With the focus originally on agri-business, the EIDL has been less well-known than the other assistance programs provided through the CARES Act and the PPP. With more funds available to businesses outside the agricultural industry, additional funding has been made available.

The SBA announced it has processed almost $1.5 million in loans totaling nearly $100 billion in funds to small- and medium-sized businesses under these programs.

The EIDL fine print

The program’s long-term, low interest loans are available to small businesses and non-profits. The loans will be made at 3.75% interest and are deferrable for the first year. For non-profits, the interest rate is 2.75%. Repayment plans can span up to 30 years.

The $10,000 advance is earmarked for emergency economic relief and will be awarded to businesses at the rate of $1,000 per employee, per business, up to 10 total. These funds do not have to be repaid and will be provided whether or not the loan is ultimately approved by the SBA.

The advances are slated to provide emergency economic relief to businesses who are experiencing a temporary loss of revenue due to government mandated shutdowns or economic slowdowns that have resulted from the COVID-19 pandemic.

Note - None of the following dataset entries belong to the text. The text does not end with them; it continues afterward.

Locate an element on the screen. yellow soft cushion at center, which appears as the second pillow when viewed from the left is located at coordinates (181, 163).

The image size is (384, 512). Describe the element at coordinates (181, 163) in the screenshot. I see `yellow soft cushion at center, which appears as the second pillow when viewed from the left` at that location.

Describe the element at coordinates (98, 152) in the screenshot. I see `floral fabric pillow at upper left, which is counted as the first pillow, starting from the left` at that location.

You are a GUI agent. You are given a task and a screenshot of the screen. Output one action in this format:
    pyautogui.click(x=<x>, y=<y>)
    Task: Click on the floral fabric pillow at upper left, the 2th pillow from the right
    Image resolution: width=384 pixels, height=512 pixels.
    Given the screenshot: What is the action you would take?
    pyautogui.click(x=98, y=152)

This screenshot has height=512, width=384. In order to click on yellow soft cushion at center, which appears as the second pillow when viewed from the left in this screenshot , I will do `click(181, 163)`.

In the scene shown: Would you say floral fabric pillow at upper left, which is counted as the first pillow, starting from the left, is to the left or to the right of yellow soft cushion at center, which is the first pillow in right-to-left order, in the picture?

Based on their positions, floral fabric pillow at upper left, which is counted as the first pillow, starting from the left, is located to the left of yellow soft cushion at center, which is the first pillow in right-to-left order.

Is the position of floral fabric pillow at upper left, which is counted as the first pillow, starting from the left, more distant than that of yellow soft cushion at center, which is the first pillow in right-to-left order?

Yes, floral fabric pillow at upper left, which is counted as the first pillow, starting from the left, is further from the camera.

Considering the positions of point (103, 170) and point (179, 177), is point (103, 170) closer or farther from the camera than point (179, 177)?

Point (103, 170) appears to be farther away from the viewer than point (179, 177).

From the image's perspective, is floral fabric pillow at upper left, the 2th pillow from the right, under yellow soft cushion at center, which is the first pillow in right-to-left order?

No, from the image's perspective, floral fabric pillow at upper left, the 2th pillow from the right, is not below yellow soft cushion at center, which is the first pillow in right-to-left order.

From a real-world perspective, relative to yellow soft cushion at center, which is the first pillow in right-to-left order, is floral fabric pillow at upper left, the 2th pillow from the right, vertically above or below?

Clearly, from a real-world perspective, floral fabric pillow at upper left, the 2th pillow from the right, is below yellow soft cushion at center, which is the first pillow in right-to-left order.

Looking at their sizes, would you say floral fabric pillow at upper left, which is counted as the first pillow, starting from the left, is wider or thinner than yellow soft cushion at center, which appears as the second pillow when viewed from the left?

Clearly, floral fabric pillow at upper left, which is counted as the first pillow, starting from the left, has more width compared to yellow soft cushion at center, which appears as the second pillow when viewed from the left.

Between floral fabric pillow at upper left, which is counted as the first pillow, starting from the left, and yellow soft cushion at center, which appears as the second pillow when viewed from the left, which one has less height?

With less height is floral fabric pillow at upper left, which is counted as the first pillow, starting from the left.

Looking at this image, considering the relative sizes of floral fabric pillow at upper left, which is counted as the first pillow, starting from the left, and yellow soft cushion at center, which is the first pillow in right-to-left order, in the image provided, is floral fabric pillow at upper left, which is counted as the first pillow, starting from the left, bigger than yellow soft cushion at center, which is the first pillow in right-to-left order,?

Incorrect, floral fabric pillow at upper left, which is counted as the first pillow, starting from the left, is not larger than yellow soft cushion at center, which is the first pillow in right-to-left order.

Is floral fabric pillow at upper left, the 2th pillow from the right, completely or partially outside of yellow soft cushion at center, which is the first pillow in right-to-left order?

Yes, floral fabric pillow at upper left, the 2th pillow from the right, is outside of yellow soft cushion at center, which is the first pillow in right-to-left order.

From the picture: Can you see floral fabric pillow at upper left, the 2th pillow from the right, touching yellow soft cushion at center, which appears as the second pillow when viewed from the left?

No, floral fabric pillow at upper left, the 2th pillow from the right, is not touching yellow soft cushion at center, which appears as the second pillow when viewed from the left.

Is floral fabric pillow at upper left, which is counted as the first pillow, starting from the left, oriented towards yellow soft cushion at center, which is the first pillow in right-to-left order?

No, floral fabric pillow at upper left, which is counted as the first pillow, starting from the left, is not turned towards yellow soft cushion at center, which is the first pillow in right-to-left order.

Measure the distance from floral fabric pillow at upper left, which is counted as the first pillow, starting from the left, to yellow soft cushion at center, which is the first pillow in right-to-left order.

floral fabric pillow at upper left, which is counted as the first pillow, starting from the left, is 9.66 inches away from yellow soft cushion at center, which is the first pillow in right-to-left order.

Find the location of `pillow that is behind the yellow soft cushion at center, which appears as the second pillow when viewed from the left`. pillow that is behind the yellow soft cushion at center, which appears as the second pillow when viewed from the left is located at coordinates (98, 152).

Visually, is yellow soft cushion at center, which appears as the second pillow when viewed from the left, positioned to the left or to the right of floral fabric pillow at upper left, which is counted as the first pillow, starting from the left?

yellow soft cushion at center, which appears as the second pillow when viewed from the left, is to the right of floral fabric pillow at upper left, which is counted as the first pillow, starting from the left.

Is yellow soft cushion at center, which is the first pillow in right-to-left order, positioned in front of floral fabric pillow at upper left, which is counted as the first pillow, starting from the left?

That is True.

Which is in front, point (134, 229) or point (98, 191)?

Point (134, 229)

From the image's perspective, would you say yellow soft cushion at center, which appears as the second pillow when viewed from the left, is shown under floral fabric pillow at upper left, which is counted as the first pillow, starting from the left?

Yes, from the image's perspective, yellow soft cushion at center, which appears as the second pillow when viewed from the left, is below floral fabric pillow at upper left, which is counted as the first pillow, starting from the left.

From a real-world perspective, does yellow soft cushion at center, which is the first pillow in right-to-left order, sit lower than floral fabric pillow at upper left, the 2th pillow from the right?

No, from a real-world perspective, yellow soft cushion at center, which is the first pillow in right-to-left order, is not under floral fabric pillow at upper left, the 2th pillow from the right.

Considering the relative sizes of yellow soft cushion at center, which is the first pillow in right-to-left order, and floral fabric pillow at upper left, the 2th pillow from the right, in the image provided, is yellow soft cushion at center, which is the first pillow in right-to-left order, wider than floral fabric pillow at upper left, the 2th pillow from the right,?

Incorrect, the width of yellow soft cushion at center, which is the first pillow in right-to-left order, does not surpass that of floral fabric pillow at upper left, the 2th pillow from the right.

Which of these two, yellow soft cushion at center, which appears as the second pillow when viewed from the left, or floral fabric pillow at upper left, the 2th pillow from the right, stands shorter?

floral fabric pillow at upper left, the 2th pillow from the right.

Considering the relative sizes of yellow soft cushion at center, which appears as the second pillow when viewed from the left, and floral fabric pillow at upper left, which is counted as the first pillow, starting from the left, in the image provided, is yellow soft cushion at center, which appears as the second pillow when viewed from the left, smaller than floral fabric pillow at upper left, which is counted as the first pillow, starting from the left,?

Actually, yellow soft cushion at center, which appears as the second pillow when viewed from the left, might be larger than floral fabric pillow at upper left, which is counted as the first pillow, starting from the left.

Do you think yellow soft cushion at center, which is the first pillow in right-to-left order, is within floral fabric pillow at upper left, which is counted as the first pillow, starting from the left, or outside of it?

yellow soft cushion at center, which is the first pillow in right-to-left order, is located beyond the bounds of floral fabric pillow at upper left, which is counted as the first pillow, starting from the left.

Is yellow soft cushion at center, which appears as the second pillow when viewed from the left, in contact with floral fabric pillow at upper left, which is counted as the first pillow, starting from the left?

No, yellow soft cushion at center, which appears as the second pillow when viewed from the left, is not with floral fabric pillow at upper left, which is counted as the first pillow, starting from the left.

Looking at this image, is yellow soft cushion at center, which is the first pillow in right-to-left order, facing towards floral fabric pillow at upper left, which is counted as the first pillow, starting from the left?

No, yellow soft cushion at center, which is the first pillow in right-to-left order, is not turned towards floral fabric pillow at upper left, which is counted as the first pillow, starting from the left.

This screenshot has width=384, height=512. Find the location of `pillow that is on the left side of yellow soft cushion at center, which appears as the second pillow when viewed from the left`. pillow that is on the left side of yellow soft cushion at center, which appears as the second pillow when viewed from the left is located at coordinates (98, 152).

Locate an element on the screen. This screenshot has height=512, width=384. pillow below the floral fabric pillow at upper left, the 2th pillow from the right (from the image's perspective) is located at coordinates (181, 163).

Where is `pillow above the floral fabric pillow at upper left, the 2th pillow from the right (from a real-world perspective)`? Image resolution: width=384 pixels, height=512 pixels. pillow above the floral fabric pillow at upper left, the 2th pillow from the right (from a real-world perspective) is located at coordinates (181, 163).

Credit history may be a factor

The SBA doesn’t identify specific credit thresholds they consider worthy of loans, but some information they provide gives guidance.

They write:

“For disaster lending purposes, satisfactory credit history is defined as a history that generally shows payments to creditors as agreed unless otherwise justified…

Generally, a history that consists of minor, isolated instances of adverse credit or late payments is acceptable. Major instances of adverse credit such as unpaid judgments, repossessions, previous foreclosures, charge-offs, and unpaid collections can be overcome provided:

  1. The applicant explains the lapse; and
  2. The applicant has other accounts with “as agreed” payment records.”

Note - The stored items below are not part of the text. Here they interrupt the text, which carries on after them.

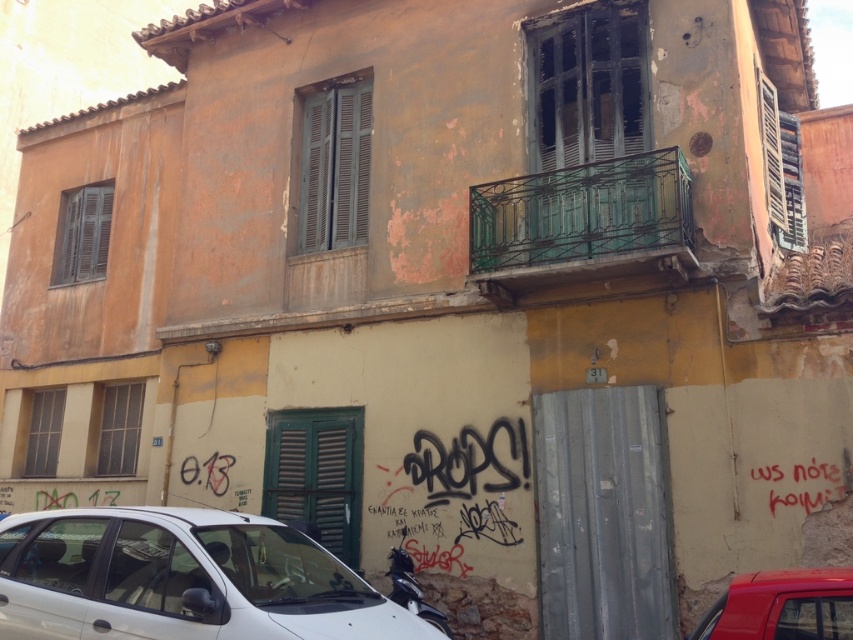 You are standing at the entrance of the building and want to locate two specific points marked on the facade. The first point is at coordinate point [229,566] and the second is at point [310,200]. Which point is closer to you when viewed from the entrance?

Point [229,566] is in front of point [310,200], so it is closer to you when viewed from the entrance.

You are standing at the entrance of the building and want to locate two specific points marked on the facade. The first point is at coordinates point (76, 515) and the second is at point (74, 228). Which of these points is closer to you as you face the building?

Point (76, 515) is in front of point (74, 228), so it is closer to you as you face the building. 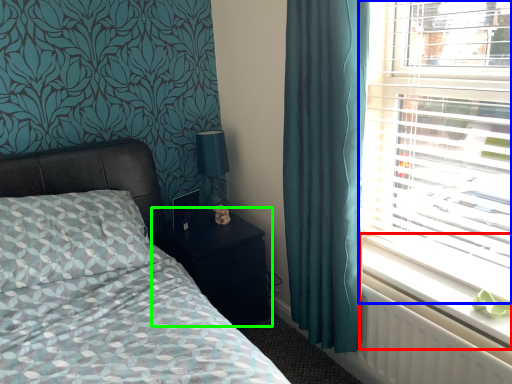 Question: Estimate the real-world distances between objects in this image. Which object is farther from window sill (highlighted by a red box), window (highlighted by a blue box) or nightstand (highlighted by a green box)?

Choices:
 (A) window
 (B) nightstand

Answer: (B) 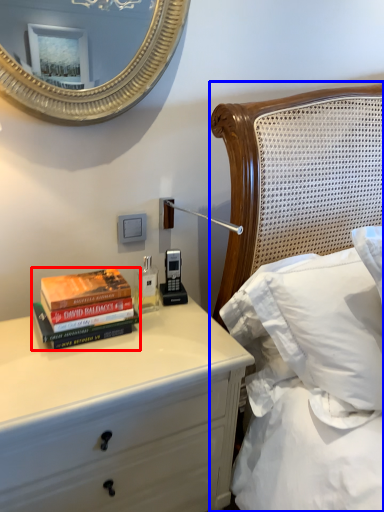 Question: Which object is closer to the camera taking this photo, book (highlighted by a red box) or bed (highlighted by a blue box)?

Choices:
 (A) book
 (B) bed

Answer: (B) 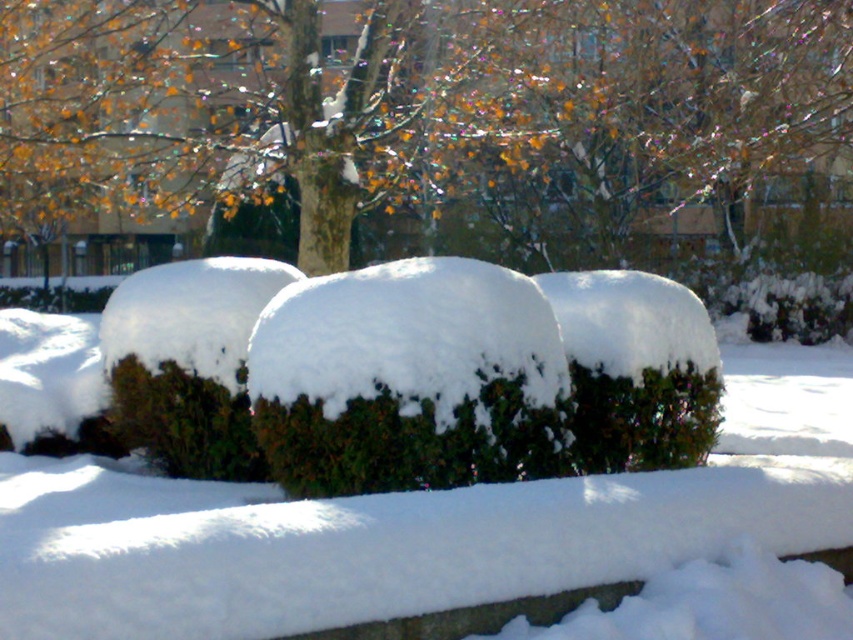 Question: From the image, what is the correct spatial relationship of green leafy tree at center in relation to green matte bush at center?

Choices:
 (A) right
 (B) left

Answer: (A)

Question: Which point is closer to the camera?

Choices:
 (A) (189, 381)
 (B) (300, 51)

Answer: (A)

Question: Can you confirm if green leafy tree at center is smaller than green matte bush at center?

Choices:
 (A) yes
 (B) no

Answer: (B)

Question: Is green leafy tree at center wider than green matte bush at center?

Choices:
 (A) yes
 (B) no

Answer: (A)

Under the SBA’s guidelines, medical collections are not considered adverse credit information. Charged off accounts and non-medical collections of $10,000 or less; or foreclosures or deed-in lieu of foreclosures that happened more than 2 years before the date of the loan application do not disqualify a loan application either. These are considered by the agency “an acceptable credit risk and do not require any additional justification.”

The SBA hasn’t listed a deadline for applications, but SMBs should apply for loans and assistance as soon as possible. The application is available on the SMB website and provides guidance on who is eligible and what documentation will be necessary.